CREFC forms group to help with intercreditor problems

Working party of 10-12 to be led by Christian Lambie and Charles Roberts

A new working group to tackle problems with intercreditor agreements has been launched by the Commercial Real Estate Finance Council Europe.

It will be led by Christian Lambie, a partner in the securitisation group at Allen & Overy, and Paul Hastings finance partner Charles Roberts.

The other 10-12 participants are yet to be finalised, although a meeting among the members is scheduled to take place early next month and the group will draw upon advice from the CREFC’s lender and CMBS 2.0 committees – the latter of which is focusing on general securitisation documents as well as how servicers and other parties interact.

Intercreditor principals do not necessarily come under the CMBS 2.0 umbrella because “the requirements and details involved in that fall outside the CMBS structure”, said Jaymon Jones, CREFC Europe’s director, strategic initiatives, who added that the CREFC board “felt it needed more of a lenderbased review”.

With five or six different intercreditors within some loans, the intercreditor group will work on coming up with a “base case within the senior, mezzanine, and asset-backed world which would make it easier to ascertain how the model should work”, explained Lambie.

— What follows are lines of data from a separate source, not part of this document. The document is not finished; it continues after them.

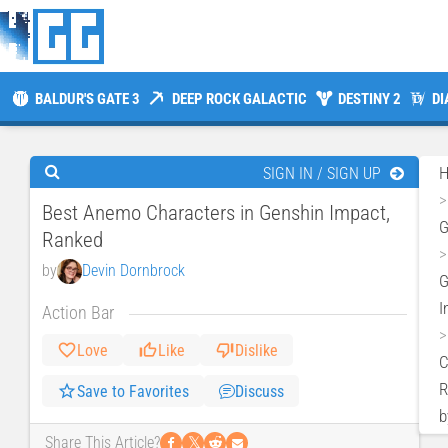
BALDUR'S GATE 3
DEEP ROCK GALACTIC
DESTINY 2
DI
SIGN IN / SIGN UP
Best Anemo Characters in Genshin Impact,
Ranked
by
Devin Dornbrock
G
I
Action Bar
Love
Like
Dislike
C
R
Save to Favorites
Discuss
b
𝕏
Share This Article?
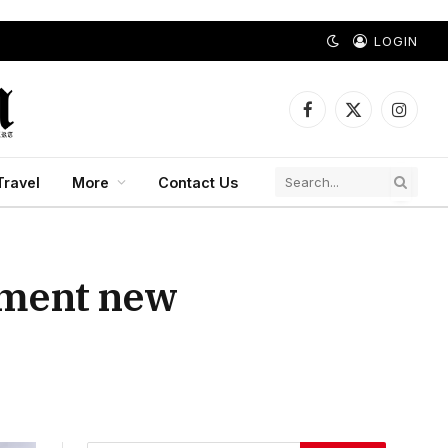
LOGIN
Facebook
X
Instagr
(Twitter)
Travel
More
Contact Us
lement new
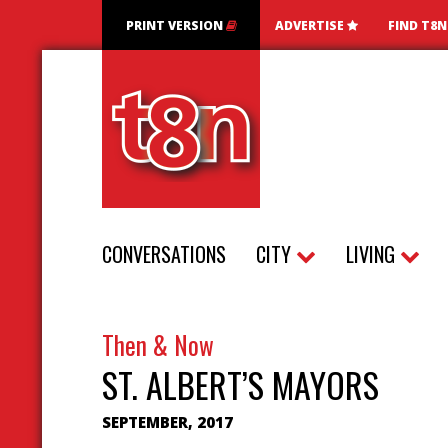
PRINT VERSION
ADVERTISE
FIND T8
CONVERSATIONS
CITY
LIVING
Then & Now
ST. ALBERT’S MAYORS
SEPTEMBER, 2017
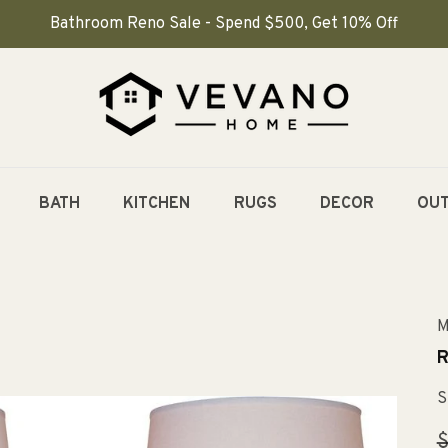
Bathroom Reno Sale - Spend $500, Get 10% Off
BATH
KITCHEN
RUGS
DECOR
OU
M
R
S
R
$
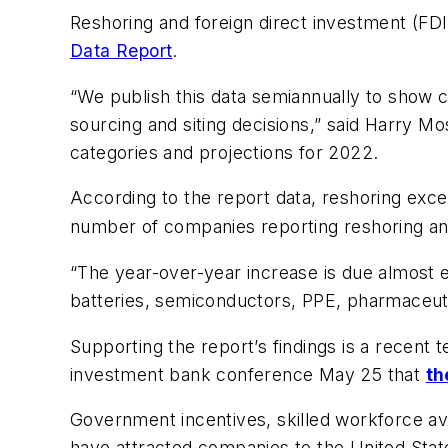
Reshoring and foreign direct investment (FD
Data Report
.
“We publish this data semiannually to show c
sourcing and siting decisions,” said Harry Mo
categories and projections for 2022.
According to the report data, reshoring e
number of companies reporting reshoring an
“The year-over-year increase is due almost ex
batteries, semiconductors, PPE, pharmaceuti
Supporting the report’s findings is a recent
investment bank conference May 25 that
th
Government incentives, skilled workforce avai
have attracted companies to the United State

It is still in the early planning stages, but by year-end aims to put together a document on best practice that will outline factors to take into account when drafting intercreditor agreements and may include model language for documentation.

The growing number of complex debt restructurings has thrown up concerns that junior lenders have too many rights, which some believe should be scaled back.

“We still have junior lenders negotiating substantial payoffs, millions, in return for their consent. Under a lot of these intercreditors they are entitled and if you don’t pay them off the only alternative is enforcement,” said one adviser. This is one area that will not fall under the remit of the intercreditor group, as it is up to the parties involved to negotiate.